[About this exercise]
In the entries below, begin at the line with "View All Posts" and stop after the line with "للإضاءة والتدفئة وإعداد"; output those lines exactly and omit the pictures.

[Excerpted data]
-*-*-

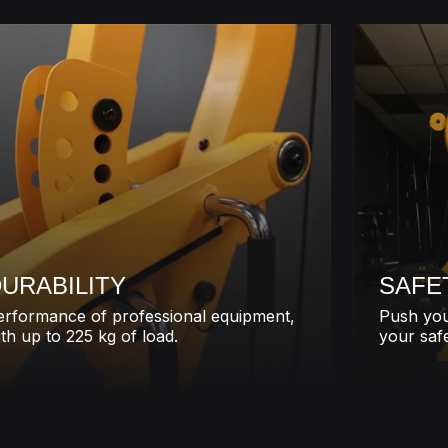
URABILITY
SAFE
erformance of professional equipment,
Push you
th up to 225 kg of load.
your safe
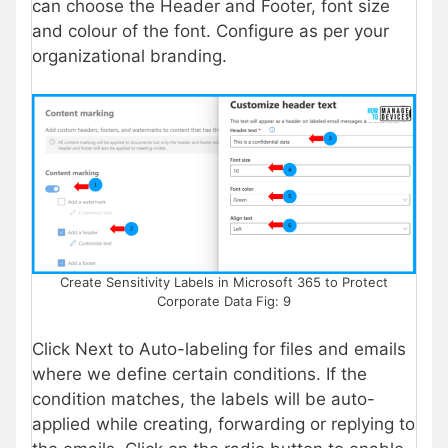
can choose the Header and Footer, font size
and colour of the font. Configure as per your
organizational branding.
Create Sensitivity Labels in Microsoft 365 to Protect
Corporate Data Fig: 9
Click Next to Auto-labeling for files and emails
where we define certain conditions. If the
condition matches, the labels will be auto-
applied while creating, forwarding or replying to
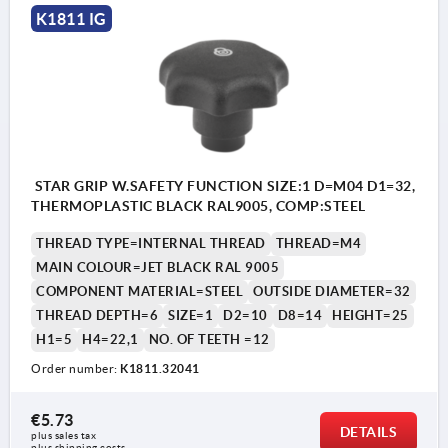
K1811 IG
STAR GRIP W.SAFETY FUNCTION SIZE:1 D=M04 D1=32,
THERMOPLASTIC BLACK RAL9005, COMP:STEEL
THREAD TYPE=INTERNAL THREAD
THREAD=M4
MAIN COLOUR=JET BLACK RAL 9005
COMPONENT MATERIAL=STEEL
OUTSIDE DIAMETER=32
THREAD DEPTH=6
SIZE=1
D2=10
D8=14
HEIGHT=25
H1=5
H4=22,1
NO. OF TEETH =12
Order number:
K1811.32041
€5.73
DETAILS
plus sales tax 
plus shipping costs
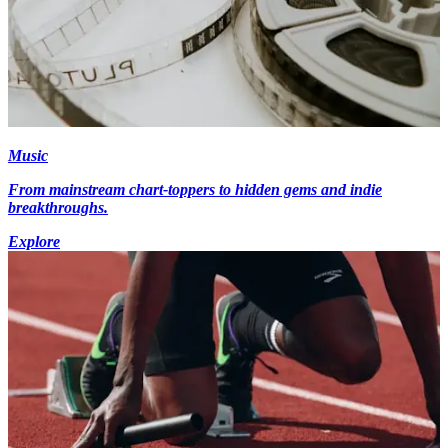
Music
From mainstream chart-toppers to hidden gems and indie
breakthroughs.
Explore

-*-*-

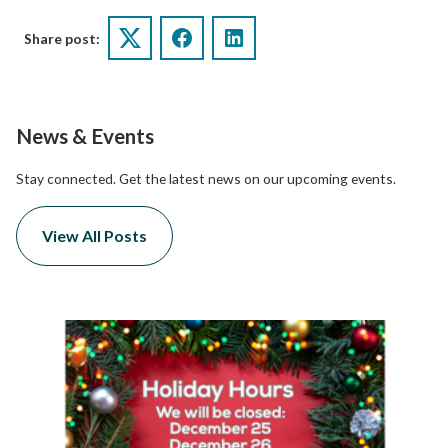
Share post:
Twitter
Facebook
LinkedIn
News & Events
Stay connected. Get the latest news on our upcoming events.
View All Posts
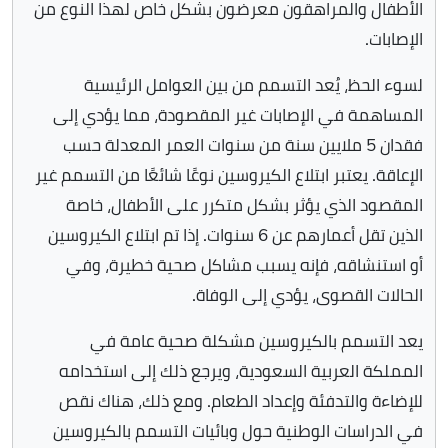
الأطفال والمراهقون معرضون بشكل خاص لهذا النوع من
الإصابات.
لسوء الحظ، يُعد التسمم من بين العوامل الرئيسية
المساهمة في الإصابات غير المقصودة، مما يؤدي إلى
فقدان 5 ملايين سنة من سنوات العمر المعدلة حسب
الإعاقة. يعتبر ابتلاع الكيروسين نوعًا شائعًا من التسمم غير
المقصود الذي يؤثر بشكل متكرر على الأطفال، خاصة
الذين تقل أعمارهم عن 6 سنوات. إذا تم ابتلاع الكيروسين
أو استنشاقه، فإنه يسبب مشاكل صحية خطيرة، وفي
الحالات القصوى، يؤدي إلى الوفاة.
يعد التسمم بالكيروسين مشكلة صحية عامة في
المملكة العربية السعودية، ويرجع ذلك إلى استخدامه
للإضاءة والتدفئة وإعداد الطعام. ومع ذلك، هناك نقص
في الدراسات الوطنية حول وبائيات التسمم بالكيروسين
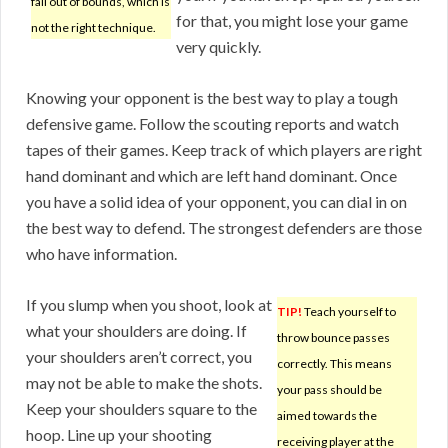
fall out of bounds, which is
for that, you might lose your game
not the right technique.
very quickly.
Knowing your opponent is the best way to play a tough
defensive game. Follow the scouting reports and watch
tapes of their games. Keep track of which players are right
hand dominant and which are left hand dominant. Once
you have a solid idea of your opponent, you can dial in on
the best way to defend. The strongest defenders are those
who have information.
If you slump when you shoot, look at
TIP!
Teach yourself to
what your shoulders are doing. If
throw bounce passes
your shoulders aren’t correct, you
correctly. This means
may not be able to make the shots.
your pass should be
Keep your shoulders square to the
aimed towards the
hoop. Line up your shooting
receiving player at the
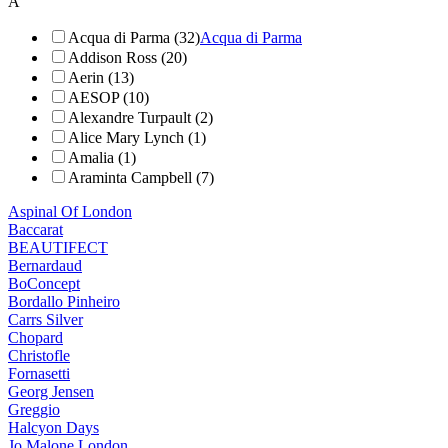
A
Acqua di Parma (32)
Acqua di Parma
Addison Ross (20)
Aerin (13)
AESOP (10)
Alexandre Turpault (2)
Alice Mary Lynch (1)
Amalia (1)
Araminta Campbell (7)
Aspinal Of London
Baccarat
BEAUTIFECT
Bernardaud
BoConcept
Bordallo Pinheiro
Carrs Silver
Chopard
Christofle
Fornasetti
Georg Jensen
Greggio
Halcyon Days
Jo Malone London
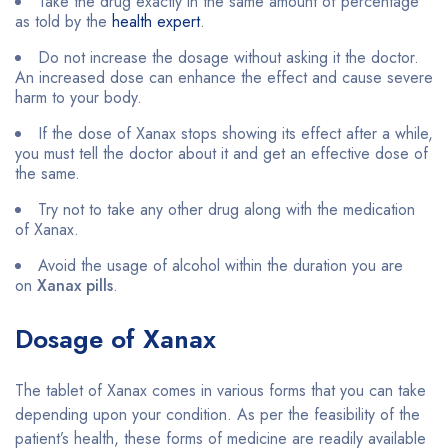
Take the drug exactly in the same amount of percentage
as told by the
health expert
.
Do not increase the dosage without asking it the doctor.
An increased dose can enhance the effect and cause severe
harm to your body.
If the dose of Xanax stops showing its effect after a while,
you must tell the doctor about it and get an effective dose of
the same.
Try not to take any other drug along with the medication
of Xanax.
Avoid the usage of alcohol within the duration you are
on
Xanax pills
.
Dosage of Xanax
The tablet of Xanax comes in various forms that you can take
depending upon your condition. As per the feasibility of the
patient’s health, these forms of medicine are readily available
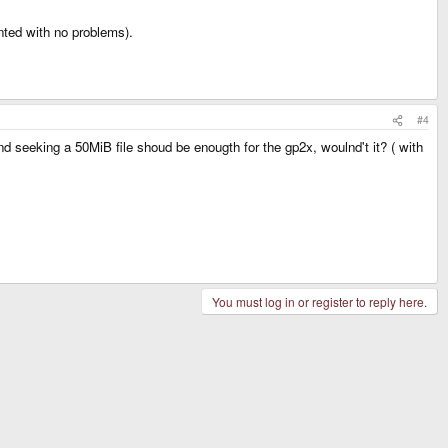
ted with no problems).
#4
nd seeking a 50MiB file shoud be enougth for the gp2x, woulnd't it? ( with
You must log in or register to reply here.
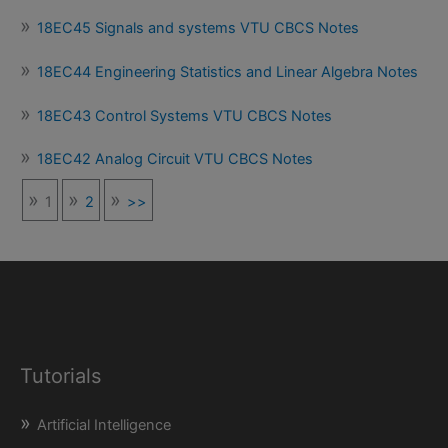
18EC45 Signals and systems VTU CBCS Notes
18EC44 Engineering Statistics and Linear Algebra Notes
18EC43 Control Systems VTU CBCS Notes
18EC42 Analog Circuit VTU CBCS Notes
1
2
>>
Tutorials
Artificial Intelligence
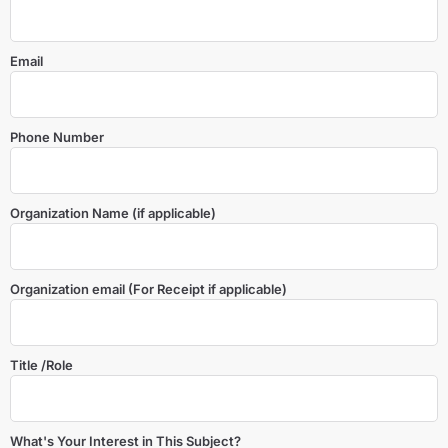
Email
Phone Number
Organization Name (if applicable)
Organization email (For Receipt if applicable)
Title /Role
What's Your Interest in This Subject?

-*-*-

[Your solution]
View All Posts
الأطفال والمراهقون معرضون بشكل خاص لهذا النوع من
الإصابات.
لسوء الحظ، يُعد التسمم من بين العوامل الرئيسية
المساهمة في الإصابات غير المقصودة، مما يؤدي إلى
فقدان 5 ملايين سنة من سنوات العمر المعدلة حسب
الإعاقة. يعتبر ابتلاع الكيروسين نوعًا شائعًا من التسمم غير
المقصود الذي يؤثر بشكل متكرر على الأطفال، خاصة
الذين تقل أعمارهم عن 6 سنوات. إذا تم ابتلاع الكيروسين
أو استنشاقه، فإنه يسبب مشاكل صحية خطيرة، وفي
الحالات القصوى، يؤدي إلى الوفاة.
يعد التسمم بالكيروسين مشكلة صحية عامة في
المملكة العربية السعودية، ويرجع ذلك إلى استخدامه
للإضاءة والتدفئة وإعداد الطعام. ومع ذلك، هناك نقص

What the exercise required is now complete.